▶ THE PROBLEM:
How many lines in these entries contain the string "modèle"? Reply with the number alone.

▶ EXCERPTED RECORDS:
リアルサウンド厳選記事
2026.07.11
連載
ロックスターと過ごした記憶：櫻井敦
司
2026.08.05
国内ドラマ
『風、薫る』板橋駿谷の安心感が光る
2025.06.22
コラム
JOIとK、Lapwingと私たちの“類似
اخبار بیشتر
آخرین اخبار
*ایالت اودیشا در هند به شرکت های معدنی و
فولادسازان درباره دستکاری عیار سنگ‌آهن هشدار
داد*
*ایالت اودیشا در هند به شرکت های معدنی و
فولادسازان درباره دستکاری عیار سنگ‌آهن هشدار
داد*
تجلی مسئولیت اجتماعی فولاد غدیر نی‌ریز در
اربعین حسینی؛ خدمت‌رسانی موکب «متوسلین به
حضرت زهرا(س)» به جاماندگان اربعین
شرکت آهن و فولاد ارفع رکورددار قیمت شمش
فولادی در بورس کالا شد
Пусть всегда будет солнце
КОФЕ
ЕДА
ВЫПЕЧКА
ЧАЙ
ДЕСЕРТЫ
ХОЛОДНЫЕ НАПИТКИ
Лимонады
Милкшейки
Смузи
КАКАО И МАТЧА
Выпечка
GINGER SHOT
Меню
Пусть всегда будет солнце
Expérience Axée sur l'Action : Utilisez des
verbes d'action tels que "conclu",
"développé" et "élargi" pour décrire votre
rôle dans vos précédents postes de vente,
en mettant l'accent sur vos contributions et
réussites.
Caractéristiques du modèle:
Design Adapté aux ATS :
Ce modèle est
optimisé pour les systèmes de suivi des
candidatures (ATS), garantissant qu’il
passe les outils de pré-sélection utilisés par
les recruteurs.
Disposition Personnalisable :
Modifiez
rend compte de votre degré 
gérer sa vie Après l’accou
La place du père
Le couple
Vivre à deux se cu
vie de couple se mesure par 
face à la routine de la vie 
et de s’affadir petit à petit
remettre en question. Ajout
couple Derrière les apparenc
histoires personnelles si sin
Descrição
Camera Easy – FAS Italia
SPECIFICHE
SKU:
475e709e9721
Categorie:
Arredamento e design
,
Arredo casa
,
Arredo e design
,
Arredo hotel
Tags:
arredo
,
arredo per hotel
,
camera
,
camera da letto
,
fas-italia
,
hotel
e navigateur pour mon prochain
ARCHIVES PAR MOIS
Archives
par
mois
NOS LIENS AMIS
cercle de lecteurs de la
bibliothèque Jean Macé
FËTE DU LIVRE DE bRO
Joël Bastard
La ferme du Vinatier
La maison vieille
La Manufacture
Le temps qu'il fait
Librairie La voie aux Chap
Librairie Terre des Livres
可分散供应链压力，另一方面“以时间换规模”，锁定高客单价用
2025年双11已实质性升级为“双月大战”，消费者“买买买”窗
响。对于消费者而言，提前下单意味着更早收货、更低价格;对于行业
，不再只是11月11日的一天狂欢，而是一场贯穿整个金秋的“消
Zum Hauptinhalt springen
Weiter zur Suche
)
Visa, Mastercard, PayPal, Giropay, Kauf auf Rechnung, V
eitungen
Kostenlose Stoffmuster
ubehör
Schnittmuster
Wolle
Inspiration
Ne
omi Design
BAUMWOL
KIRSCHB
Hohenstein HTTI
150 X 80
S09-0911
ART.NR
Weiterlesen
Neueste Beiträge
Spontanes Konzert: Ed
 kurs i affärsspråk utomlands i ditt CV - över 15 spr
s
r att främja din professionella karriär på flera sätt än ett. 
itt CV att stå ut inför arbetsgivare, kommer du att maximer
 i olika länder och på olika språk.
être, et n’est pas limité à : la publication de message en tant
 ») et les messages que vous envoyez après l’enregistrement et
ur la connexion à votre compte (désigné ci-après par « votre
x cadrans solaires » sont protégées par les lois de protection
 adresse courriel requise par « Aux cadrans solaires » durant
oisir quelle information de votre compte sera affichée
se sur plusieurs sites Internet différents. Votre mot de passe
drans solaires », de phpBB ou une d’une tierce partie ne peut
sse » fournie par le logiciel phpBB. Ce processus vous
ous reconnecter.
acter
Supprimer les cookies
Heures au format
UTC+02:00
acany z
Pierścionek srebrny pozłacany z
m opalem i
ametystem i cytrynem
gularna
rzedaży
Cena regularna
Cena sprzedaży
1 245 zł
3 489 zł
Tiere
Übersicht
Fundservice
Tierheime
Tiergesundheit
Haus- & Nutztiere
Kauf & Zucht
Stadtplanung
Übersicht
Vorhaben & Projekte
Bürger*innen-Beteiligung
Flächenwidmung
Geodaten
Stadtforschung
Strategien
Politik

▶ SOLUTION TO THIS EXERCISE:
2